A little taken back, I responded "So I don't think we can go out to our dinner appointment. There's no way I can eat dinner tonight, let alone ride the bus to get out there"
"Oh I think you'll be fine", he reassured me, and that was the end of our discussion.
"Whelp", I thought. "This is going to be fun" and we boarded the bus that would take us through the twisted and bumpy roads of the Korean countryside, only to find out that there was standing room only. Perfect. I ended up squished between Elder Otterson and 5 other Koreans, and our bus ride began. Of course, the bus driver was one of the crazier ones, therefore not helping my situation at all. I could feel my breakfast and lunch churning inside of me as I just took deap breaths and tried to let the time pass. I started to look for where I could throw up if it came to that. The only choice I had was the bend down, lean over the seat where a 80-something year old grandma was sitting, open the window, and let it all out. Not the best option. So, I just instead started to tell myself "you will not throw up on this bus, you will not throw up on this bus". Then, 5 minutes later, that turned to "okay, you might throw up on this bus...". Then, 5 minutes after that, "If you don't get off this bus RIGHT NOW, IT'S GOING ALL OVER GRANDMA!!"
At the very moment, Otterson tapped my arm. "We're getting off here", he said. Oh thank goodness, I'm saved. The bus came to a lurching stop and I somehow hobbled off. For a few seconds I felt okay, but then my body decided to hate me and told me "okay, time to throw up now"

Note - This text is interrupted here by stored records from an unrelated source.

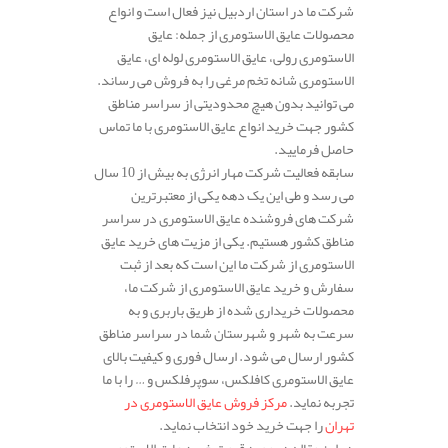
شرکت ما در استان اردبیل نیز فعال است و انواع
محصولات عایق الاستومری از جمله: عایق
الاستومری رولی، عایق الاستومری لوله ای، عایق
الاستومری شانه تخم مرغی را به فروش می رساند.
می توانید بدون هیچ محدودیتی از سراسر مناطق
کشور جهت خرید انواع عایق الاستومری با ما تماس
حاصل فرمایید.
سابقه فعالیت شرکت مهار انرژی به بیش از 10 سال
می رسد و طی این یک دهه یکی از معتبرترین
شرکت های فروشنده عایق الاستومری در سراسر
مناطق کشور هستیم. یکی از مزیت های خرید عایق
الاستومری از شرکت ما این است که بعد از ثبت
سفارش و خرید عایق الاستومری از شرکت ما،
محصولات خریداری شده از طریق باربری و به
سرعت به شهر و شهرستان شما در سراسر مناطق
کشور ارسال می شود. ارسال فوری و کیفیت بالای
عایق الاستومری کافلکس، سوپرفلکس و … را با ما
تجربه نماید.
مرکز فروش عایق الاستومری در
تهران
را جهت خرید خود انتخاب نماید.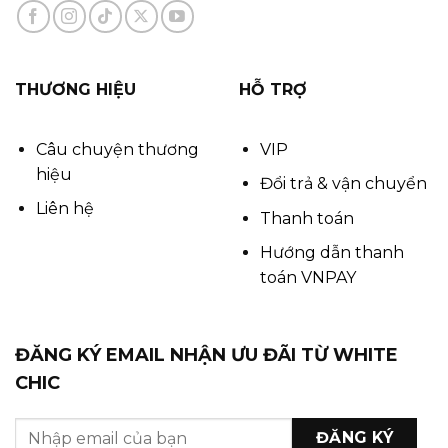
THƯƠNG HIỆU
HỖ TRỢ
Câu chuyện thương
VIP
hiệu
Đổi trả & vận chuyển
Liên hệ
Thanh toán
Hướng dẫn thanh
toán VNPAY
ĐĂNG KÝ EMAIL NHẬN ƯU ĐÃI TỪ WHITE
CHIC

I hated. My life. I instantly started searching for options as I felt my stomach volcanoeing inside of me. I can't just throw up in the city street - only drunks do that. I ran inside the store right there by the bus stop and shouted "WHERE'S THE BATHROOM!?". Luckily, there was one, and after listening to the cashier's instructions as to where it was, went down the hall, found the bathroom - mens or womens, I didn't care, went inside, and launched myself to the toilet with no time to spare.
Seriously, worst part of existence. I flushed the toilet, wiped my face, and stuck a piece of gum inside my mouth to deal with the taste. Well, no I really had the flu, right? So it was time to go home and be sick. Well, that's what I thought. I left the bathroom and told Otterson that I had just thrown up. And instead of deciding that we would cancel our appointment, somehow we decided that we would still continue on with the day. How in the world did that happpen??? Haha, I have no idea. I really need to get my priorities straight.
Anyway, I'm running out of e-mail time, but to really quickly conclude - we ended up going to the dinner appointment with the family and I was treated by the mother with old Asian healing remedies. She fed me a ton of the weirdest things I have ever tasted (literally, fed me. Like opened my mouth with her hands and shoved it inside) and miraculously, I was cured. Well, no, not cured, but I didn't thow up again and we were able to still eat with the family and teach them. Wonderful, eh? Then, when we got home for the night, I allowed myself to be sick and the bathroom was by best friend throughout the night.